| How to complete this task |
Starting at the line that contains "солі в Україну" and stopping after the line that contains "Από τον Μεσαίωνα στον", transcribe the listing below exactly; do not include any pictures.

| Records provided |
◇ ◇ ◇ ◇
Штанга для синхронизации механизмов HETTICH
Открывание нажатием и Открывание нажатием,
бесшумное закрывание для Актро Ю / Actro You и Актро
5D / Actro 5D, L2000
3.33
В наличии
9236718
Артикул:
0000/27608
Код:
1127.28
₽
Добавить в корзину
◇ ◇ ◇ ◇
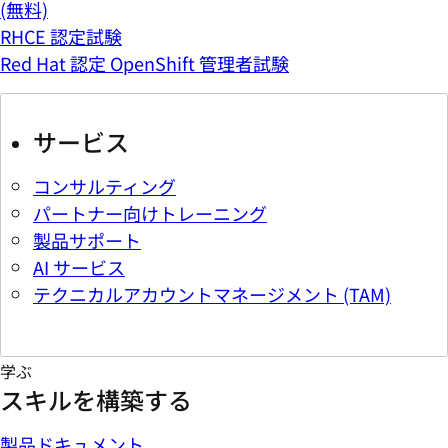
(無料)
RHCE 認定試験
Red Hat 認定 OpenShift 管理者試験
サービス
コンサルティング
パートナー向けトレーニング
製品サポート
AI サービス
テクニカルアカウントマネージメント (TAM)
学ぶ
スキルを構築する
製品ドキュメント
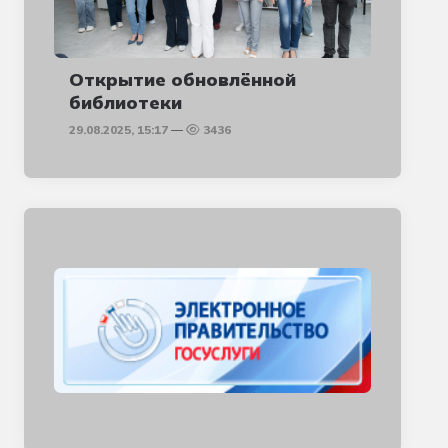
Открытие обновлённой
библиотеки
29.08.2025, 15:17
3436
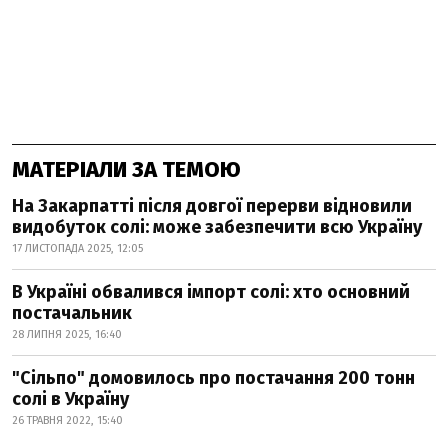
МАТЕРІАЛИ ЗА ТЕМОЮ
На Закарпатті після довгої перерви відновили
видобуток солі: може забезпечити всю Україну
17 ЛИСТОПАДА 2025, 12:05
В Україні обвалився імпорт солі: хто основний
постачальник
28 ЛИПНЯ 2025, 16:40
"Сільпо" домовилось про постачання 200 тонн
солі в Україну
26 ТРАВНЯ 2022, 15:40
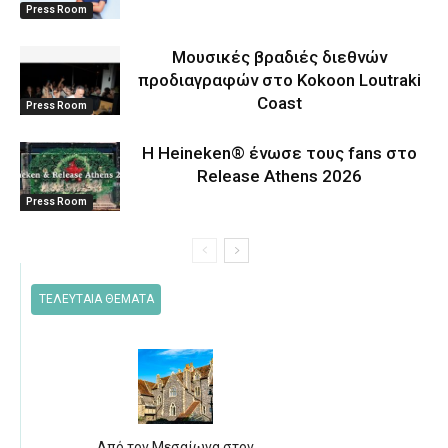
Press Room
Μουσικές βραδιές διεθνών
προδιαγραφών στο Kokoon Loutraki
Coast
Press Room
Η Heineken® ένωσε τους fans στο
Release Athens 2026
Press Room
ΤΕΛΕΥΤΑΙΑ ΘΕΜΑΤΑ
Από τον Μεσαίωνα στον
◇ ◇ ◇ ◇
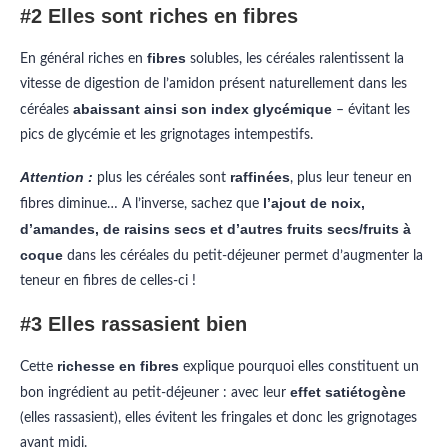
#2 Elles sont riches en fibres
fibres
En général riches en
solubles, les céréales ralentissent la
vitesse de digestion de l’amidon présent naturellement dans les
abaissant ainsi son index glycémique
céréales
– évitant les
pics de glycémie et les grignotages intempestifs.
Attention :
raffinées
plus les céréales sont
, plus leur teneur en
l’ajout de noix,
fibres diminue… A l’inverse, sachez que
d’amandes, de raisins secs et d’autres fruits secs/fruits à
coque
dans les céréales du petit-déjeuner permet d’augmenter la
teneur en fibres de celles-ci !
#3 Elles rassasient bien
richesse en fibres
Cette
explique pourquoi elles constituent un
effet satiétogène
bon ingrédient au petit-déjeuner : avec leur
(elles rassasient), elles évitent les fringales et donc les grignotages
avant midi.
◇ ◇ ◇ ◇
| Result below |
солі в Україну
26 ТРАВНЯ 2022, 15:40
Press Room
Μουσικές βραδιές διεθνών
προδιαγραφών στο Kokoon Loutraki
Coast
Press Room
Η Heineken® ένωσε τους fans στο
Release Athens 2026
Press Room
ΤΕΛΕΥΤΑΙΑ ΘΕΜΑΤΑ
Από τον Μεσαίωνα στον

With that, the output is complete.